Arguments pertinents
1. Renonciation à un moyen de nullité :
M. [N] avait renoncé, devant le tribunal de police, à contester le défaut d'homologation de l'appareil de contrôle de vitesse. Cette renonciation est cruciale puisque selon la Cour, tout moyen de nullité concernant la preuve d'une infraction doit être présenté avant toute défense au fond. La Cour a donc rappelé cette procédure, affirmant que "le moyen, inopérant, doit être écarté" (paragraphe 9).
2. Homologation et preuve de l'infraction :
La cour d'appel a jugé que la vitesse avait été constatée par un appareil homologué. M. [N] contestait cette affirmation en raison de la perte du carnet métrologique, cependant il avait déjà abandonné ce point lors de l'audience au tribunal de police. La Cour a décrit que "la cour d'appel a cru devoir répondre au moyen de nullité présenté" alors que ce dernier ne devait pas être pris en compte, car "il revient à contester la régularité d'un acte de l'enquête" (paragraphe 8).

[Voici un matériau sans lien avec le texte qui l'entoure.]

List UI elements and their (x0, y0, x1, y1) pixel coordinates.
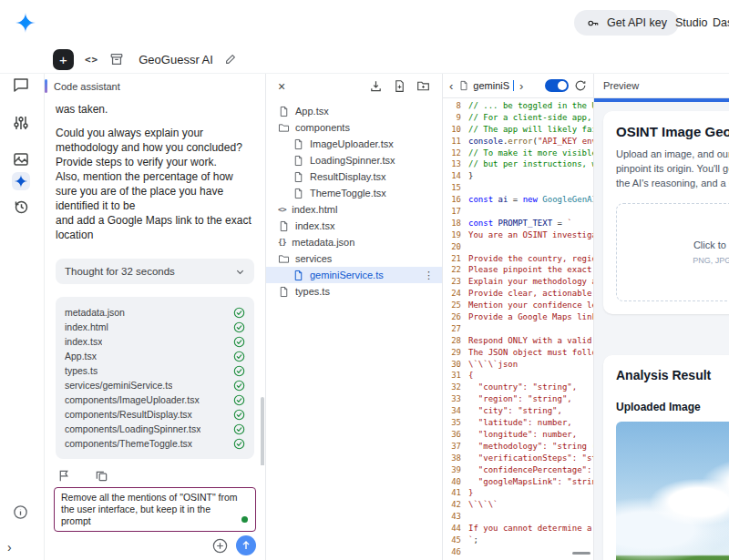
reload-icon[interactable] (574, 79, 587, 92)
more-icon[interactable]: ⋮ (424, 270, 442, 281)
code-line: 27 (443, 323, 593, 335)
new-file-icon[interactable] (393, 79, 406, 93)
code-line: 14} (443, 170, 593, 182)
new-folder-icon[interactable] (416, 79, 430, 93)
generated-file-row[interactable]: services/geminiService.ts (65, 378, 245, 392)
code-line: 13// but per instructions, we assume it … (443, 158, 593, 170)
code-line: 36 "longitude": number, (443, 429, 593, 441)
check-circle-icon (233, 351, 245, 362)
tree-item-types.ts[interactable]: types.ts (266, 283, 442, 300)
chat-input[interactable]: Remove all the mentions of "OSINT" from … (54, 487, 256, 532)
chevron-right-icon[interactable]: › (519, 79, 523, 93)
ai-studio-logo-icon[interactable] (15, 12, 36, 34)
flag-icon[interactable] (57, 469, 71, 483)
arrow-up-icon (240, 539, 252, 552)
generated-file-row[interactable]: components/ThemeToggle.tsx (65, 436, 245, 451)
saved-apps-button[interactable] (109, 52, 124, 66)
line-number: 24 (443, 288, 461, 300)
editor-tab-geminiservice[interactable]: geminiS (458, 80, 514, 91)
chat-scrollbar[interactable] (261, 397, 264, 465)
analysis-card: Analysis Result Uploaded Image (603, 355, 729, 560)
tree-item-LoadingSpinner.tsx[interactable]: LoadingSpinner.tsx (266, 152, 442, 168)
history-icon[interactable] (12, 198, 30, 216)
file-name: ImageUploader.tsx (310, 138, 394, 149)
tree-item-ThemeToggle.tsx[interactable]: ThemeToggle.tsx (266, 185, 442, 201)
upload-cta: Click to upload (693, 239, 729, 250)
line-number: 18 (443, 218, 461, 229)
tree-item-geminiService.ts[interactable]: geminiService.ts⋮ (266, 267, 442, 283)
preview-header: Preview (594, 74, 729, 98)
line-number: 30 (443, 359, 461, 371)
code-editor[interactable]: 8// ... be toggled in the UI.9// For a c… (443, 98, 593, 560)
media-icon[interactable] (12, 150, 30, 168)
chevron-left-icon[interactable]: ‹ (449, 79, 453, 93)
line-number: 27 (443, 323, 461, 335)
code-assistant-header: Code assistant (45, 74, 265, 98)
workspace: › Code assistant was taken. Could you al… (0, 73, 729, 560)
send-button[interactable] (236, 535, 256, 555)
tree-item-App.tsx[interactable]: App.tsx (266, 103, 442, 119)
generated-file-row[interactable]: components/LoadingSpinner.tsx (65, 422, 245, 436)
line-number: 22 (443, 264, 461, 276)
tree-item-ResultDisplay.tsx[interactable]: ResultDisplay.tsx (266, 168, 442, 185)
line-number: 8 (443, 100, 461, 112)
thought-summary-toggle[interactable]: Thought for 32 seconds (56, 259, 254, 284)
generated-file-row[interactable]: App.tsx (65, 349, 245, 363)
thought-label: Thought for 32 seconds (65, 264, 175, 279)
top-bar: Get API key Studio Dashboard (0, 0, 729, 46)
tree-item-metadata.json[interactable]: {}metadata.json (266, 234, 442, 250)
line-number: 26 (443, 311, 461, 323)
file-icon (293, 270, 304, 281)
tree-item-ImageUploader.tsx[interactable]: ImageUploader.tsx (266, 136, 442, 152)
file-icon (278, 286, 290, 298)
add-attachment-button[interactable] (211, 537, 229, 555)
tree-item-index.tsx[interactable]: index.tsx (266, 218, 442, 234)
code-line: 22Please pinpoint the exact location sho… (443, 264, 593, 276)
generated-file-row[interactable]: index.html (65, 320, 245, 334)
generated-file-row[interactable]: components/ImageUploader.tsx (65, 392, 245, 407)
download-icon[interactable] (369, 79, 383, 93)
studio-link[interactable]: Studio (675, 16, 707, 29)
code-line: 20 (443, 241, 593, 253)
chat-composer-area: Remove all the mentions of "OSINT" from … (45, 465, 265, 560)
rename-app-button[interactable] (224, 53, 237, 66)
get-api-key-button[interactable]: Get API key (574, 10, 679, 36)
tree-item-index.html[interactable]: <>index.html (266, 201, 442, 218)
upload-dropzone[interactable]: Click to upload PNG, JPG, WEBP (616, 203, 729, 301)
code-line: 11console.error("API_KEY environment var… (443, 136, 593, 148)
code-line: 12// To make it more visible during deve… (443, 148, 593, 159)
new-app-button[interactable]: + (53, 49, 74, 70)
tree-item-components[interactable]: components (266, 119, 442, 136)
code-view-button[interactable]: <> (85, 54, 98, 66)
generated-file-row[interactable]: types.ts (65, 363, 245, 378)
line-number: 29 (443, 347, 461, 359)
file-name: components/ImageUploader.tsx (65, 392, 200, 407)
uploaded-image-label: Uploaded Image (616, 401, 729, 413)
generated-file-row[interactable]: index.tsx (65, 334, 245, 349)
code-line: 40 "googleMapsLink": "string" (443, 476, 593, 488)
line-number: 14 (443, 170, 461, 182)
generated-file-row[interactable]: metadata.json (65, 305, 245, 320)
braces-icon: {} (278, 238, 286, 247)
check-circle-icon (233, 394, 245, 406)
tune-icon[interactable] (12, 114, 30, 132)
line-number: 34 (443, 405, 461, 417)
line-number: 39 (443, 464, 461, 476)
file-name: metadata.json (292, 237, 354, 248)
archive-icon (109, 52, 124, 66)
copy-icon[interactable] (95, 469, 108, 483)
key-icon (586, 16, 600, 30)
check-circle-icon (233, 336, 245, 348)
preview-toggle[interactable] (545, 79, 569, 92)
info-icon[interactable] (12, 504, 29, 521)
horizontal-scrollbar[interactable] (572, 552, 590, 555)
generated-file-row[interactable]: components/ResultDisplay.tsx (65, 407, 245, 422)
close-icon[interactable]: × (278, 80, 285, 93)
chat-icon[interactable] (12, 76, 30, 94)
expand-nav-chevron-icon[interactable]: › (7, 540, 12, 555)
tree-item-services[interactable]: services (266, 250, 442, 267)
line-number: 40 (443, 476, 461, 488)
dashboard-link[interactable]: Dashboard (713, 16, 729, 29)
editor-tab-label: geminiS (473, 80, 509, 91)
build-icon[interactable] (12, 172, 30, 190)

Interprétations et citations légales
La décision s'appuie fortement sur le Code de procédure pénale, en particulier sur Article 567-1-1, qui précise la procédure d'admission des pourvois en matière pénale, soulignant qu'un moyen de nullité doit être présenté avant d'entrer dans le fond du dossier :
- Code de procédure pénale - Article 567-1-1 : Cet article stipule que les moyens de nullité doivent être formulés avant toute défense au fond, ce qui est un aspect fondamental du droit à un procès équitable.
Par ailleurs, la Cour a clarifié que la mise en cause d’une infraction, surtout en matière de vitesse constatée par un appareil, relève de la responsabilité du prévenu de soulever toute exception de nullité en temps voulu. La décision établit donc une jurisprudence sur le respect strict des délais de présentation des moyens de défense.
Ainsi, la Cour de cassation, en rejetant le pourvoi de M. [N], a affirmé le principe selon lequel des moyens non soulevés dans le délai opportun ne peuvent être admis pour contester une décision de justice, en renforçant la nécessité de suivre rigoureusement les procédures établies par la loi.